New York. The Metrograph’s series Antonioni x 6 is on from today and, in the Village Voice,Bilge Ebiri focuses on Le amiche (1955), “decidedly not what one would call ‘Antonioni-esque’”; L’avventura (1960), which “as been called alienating, but I’m not sure I agree”; Red Desert (1964), “arguably Antonioni’s masterpiece”; and Zabriskie Point (1970), “an unmitigated disaster when it was first released” which now “feels like a monumental film, one that expertly captures the surreal chaos of America in the 1960s with scenes of revolutionary meetings, police crackdowns, Death Valley orgies, and that sublime, unforgettable climax.”
Starting Friday, and on through August 31, the Metrograph presents a 35 mm print of Eric Rohmer’s Le rayon vert (1986). “The premise—one woman’s attempt to go on summer vacation—is almost laughably banal, something like a satire on the French vacation obsession,” writes J. Hoberman in the New York Times. “Yet the film may be Rohmer’s most mysterious.”
At Screen Slate:
- Dana Reinoos on Felix E. Feist’s “fascinating” Deluge (1933), screening Thursday as part of the Quad’s series Disasterpieces.
- Cosmo Bjorkenheim on Derek Jarman’s Jubilee (1978), “the punkest movie I've ever seen.” Friday and Sunday as part of Future Imperfect: The Uncanny in Science Fiction at MoMA.
- Caroline Golum on Shu Lea Cheang’s “dizzying, PVC-and-LED-clad sci-fi fuckfest” I.K.U. (2000), tonight and Saturday at the Spectacle.
- Ryan Kane on John Huston’s Fat City (1972): “Poignant without an inch of sentimentality.” Today and tomorrow, part of the Anthology Film Archives series Boxing on Film: Part 1.

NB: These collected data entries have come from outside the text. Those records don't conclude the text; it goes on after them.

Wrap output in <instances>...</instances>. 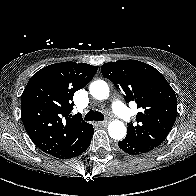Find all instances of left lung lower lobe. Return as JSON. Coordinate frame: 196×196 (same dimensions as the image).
<instances>
[{"label":"left lung lower lobe","instance_id":"left-lung-lower-lobe-1","mask_svg":"<svg viewBox=\"0 0 196 196\" xmlns=\"http://www.w3.org/2000/svg\"><path fill=\"white\" fill-rule=\"evenodd\" d=\"M120 149L130 155L143 154L151 151L152 147L138 143L130 138H125L118 143Z\"/></svg>","mask_w":196,"mask_h":196}]
</instances>
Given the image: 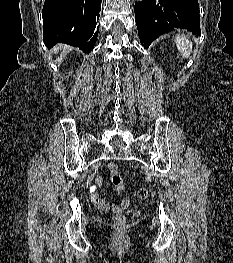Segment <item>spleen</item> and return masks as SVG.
<instances>
[{"mask_svg":"<svg viewBox=\"0 0 233 263\" xmlns=\"http://www.w3.org/2000/svg\"><path fill=\"white\" fill-rule=\"evenodd\" d=\"M175 43L181 56L184 59L189 58L192 52V42L189 41L187 37L178 35L175 38Z\"/></svg>","mask_w":233,"mask_h":263,"instance_id":"1","label":"spleen"}]
</instances>
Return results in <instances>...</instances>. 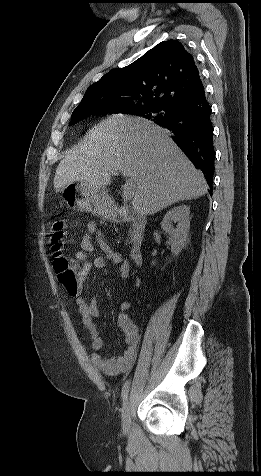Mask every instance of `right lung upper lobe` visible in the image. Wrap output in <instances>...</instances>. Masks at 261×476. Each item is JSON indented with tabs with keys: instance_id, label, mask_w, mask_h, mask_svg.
Segmentation results:
<instances>
[{
	"instance_id": "1",
	"label": "right lung upper lobe",
	"mask_w": 261,
	"mask_h": 476,
	"mask_svg": "<svg viewBox=\"0 0 261 476\" xmlns=\"http://www.w3.org/2000/svg\"><path fill=\"white\" fill-rule=\"evenodd\" d=\"M204 86L193 56L176 40L163 41L135 62L106 73L90 85L77 106L120 105L128 110L193 101Z\"/></svg>"
}]
</instances>
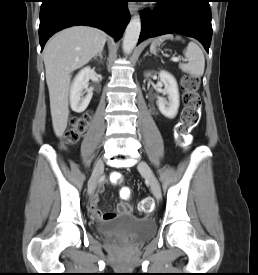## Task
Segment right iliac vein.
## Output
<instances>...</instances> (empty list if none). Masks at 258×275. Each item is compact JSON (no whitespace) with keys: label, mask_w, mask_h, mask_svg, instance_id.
Listing matches in <instances>:
<instances>
[{"label":"right iliac vein","mask_w":258,"mask_h":275,"mask_svg":"<svg viewBox=\"0 0 258 275\" xmlns=\"http://www.w3.org/2000/svg\"><path fill=\"white\" fill-rule=\"evenodd\" d=\"M103 169H104V162H103L102 159H98L96 164H95L93 173H92L91 178L89 180V183H88V194L89 195L94 192L95 187H96L97 182H98V179H99L100 175L103 172Z\"/></svg>","instance_id":"obj_1"}]
</instances>
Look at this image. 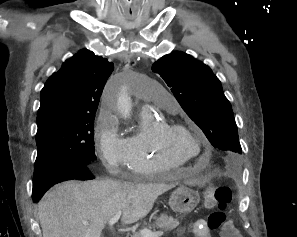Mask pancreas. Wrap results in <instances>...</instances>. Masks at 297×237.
Here are the masks:
<instances>
[{
  "mask_svg": "<svg viewBox=\"0 0 297 237\" xmlns=\"http://www.w3.org/2000/svg\"><path fill=\"white\" fill-rule=\"evenodd\" d=\"M179 226V221L174 219L173 217H169L166 214H162L157 220L155 224H152L151 228H160L165 231H171ZM131 237H142L140 233H135Z\"/></svg>",
  "mask_w": 297,
  "mask_h": 237,
  "instance_id": "1",
  "label": "pancreas"
}]
</instances>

Tonight, the IFC Center presents Asghar Farhadi’s A Separation (2011), followed by Dariush Mehrjui’s Leila (1997) tomorrow. After each screening, Godfrey Cheshire will moderate a Q&A with the films’ star, Leila Hatami.
Los Angeles. John Carpenter’s The Thing (1982) screens Friday and Saturday at the New Beverly and Garret Mathany talks with Thomas G. Waites, who plays Windows, about “what it was like working on the film that was considered John Carpenter’s ‘shot’ at the big time, what it’s like being associated with a classic film, and how the director stayed true to his nihilistic vision of isolation and paranoia that has influenced such filmmakers as Quentin Tarantino, Guillermo del Toro, Edgar Wright, James Cameron, and the Duffer Brothers to name but a few.”
Japanese Arthouse Classics will be screening at the Aero Theatre from Thursday through Saturday and, writing for the American Cinematheque, Scott Nye focuses on Yasujiro Ozu, whose Tokyo Story (1953) and An Autumn Afternoon (1962) are presented on Saturday.
Austin. The Film Society presents Michael Curtiz’s Mildred Pierce (1945) with Joan Crawford on Thursday. And then on Saturday, Kogonada will be on hand for a presentation of his video essays; his debut feature, Columbus, is on at AFS Cinema through the end of August, starting Thursday.
London. The UK premiere of Martin McDonagh’s Three Billboards Outside Ebbing, Missouri with Frances McDormand, Woody Harrelson, and Sam Rockwell will close this year’s BFI London Film Festival. The sixty-first edition runs from October 4 through October 15.
Berlin. “—Cours, cours, camarade, le vieux monde est derrière toi—Run, comrade, run, the old world is behind you—The Cinema of Med Hondo” is the full title of a program encompassing not only a series of screenings beginning tomorrow at the Arsenal and running through the end of the month, but also an exhibition and workshop.
Lausanne. A Jacques Tourneur retrospective opens tomorrow at the Cinémathèque suisse and runs through September 24.